In his campaign to regulate firearms, Obama said that a nation’s first priority is to protect its children, yet many Americans do not believe that government has a role to play in the way children are treated at home. This basic ethical stance is affecting our relationship with Russia as fundamentally as is our plan to put missiles in Poland, Romania and Turkey, on its borders. At times bureaucrats go overboard in their efforts to protect children from their own parents. However, most countries today believe that together with cradle to grave healthcare, the government rightly defends children from parental abuse.
Equally as importantly most people today support whistle-blowers, as the power of government increases exponentially in response to world crises over the goods needed to continue our lifestyle. The little-known Latin American country of Ecuador has one of the most far-sighted constitutions in the world, drafted with the help of one of many non-profits trying to save the world before it is too late. It includes specific references to Mother Earth, as well as providing for full sovereignty over natural resources and the protection of each and every minority. Rafael Correa’s reelection reflects not only approval by the country’s peasant majority of his social commitments, but also his courage in standing up to the United States.

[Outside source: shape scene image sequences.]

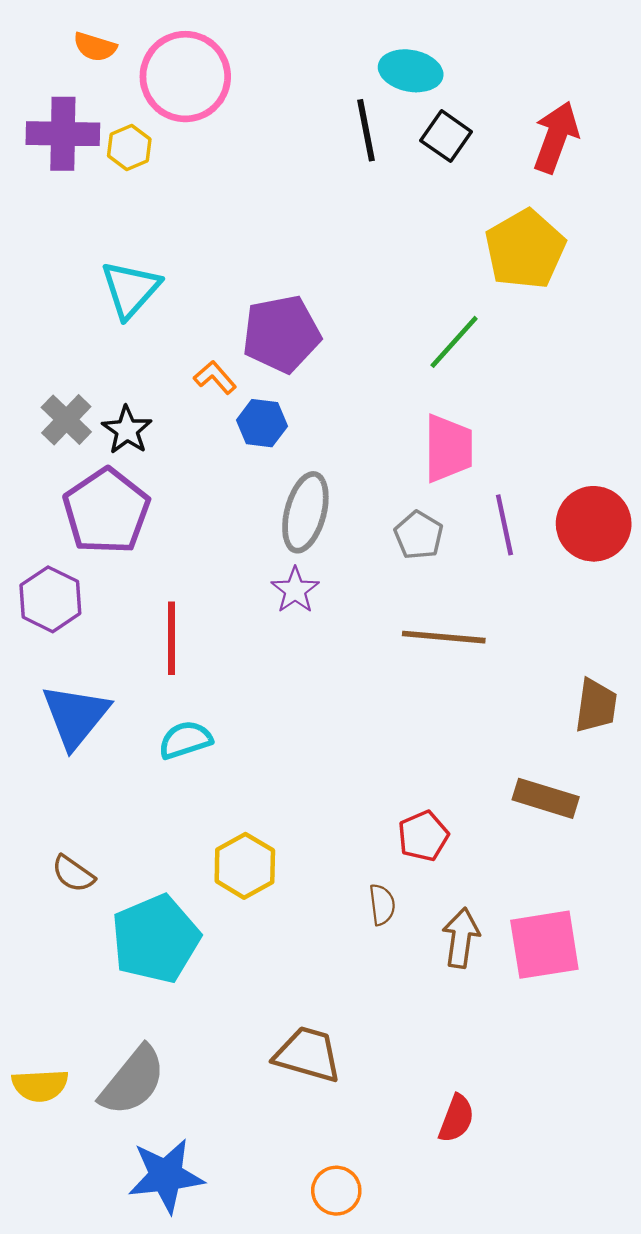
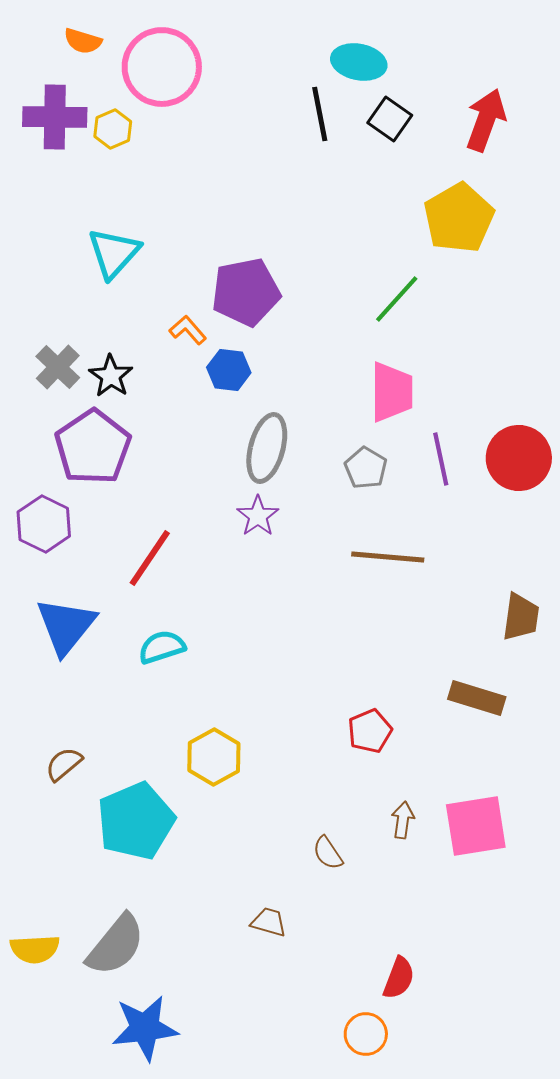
red line: (172, 638) -> (150, 558), turned 34
brown semicircle: (73, 874) -> (64, 764), turned 105
brown semicircle: (382, 905) -> (328, 853), moved, turned 153
brown arrow: (461, 938) -> (403, 820), size x0.7
brown trapezoid: (308, 1055) -> (269, 922), size x0.6
orange circle: (336, 1191) -> (366, 1034), moved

Finally, notwithstanding the enormous amounts the United States spends on education, results in the all-important areas of math and science place us behind many other developed nations. In 2012 the PISA study which tests students from 60 countries in math and science, ranked the U.S. 23rd in science and 31st in math. These results would seem to suggest that the extremely decentralized American education system is less effective than those in which central governments are in charge. (A long-standing joke in France used to be that at any time of day, the Minister of Education knows exactly what is being studied in every classroom, but this system has given way to much greater flexibility while still maintaining strict oversight.)
In the competition between cradle-to-grave welfare systems and cowboy capitalism, increasingly the preference goes to those in which government is expected to at least coordinate citizen well-being. Unfortunately and largely due to Americans’ lack of information, the United States remains the exception that confirms the rule.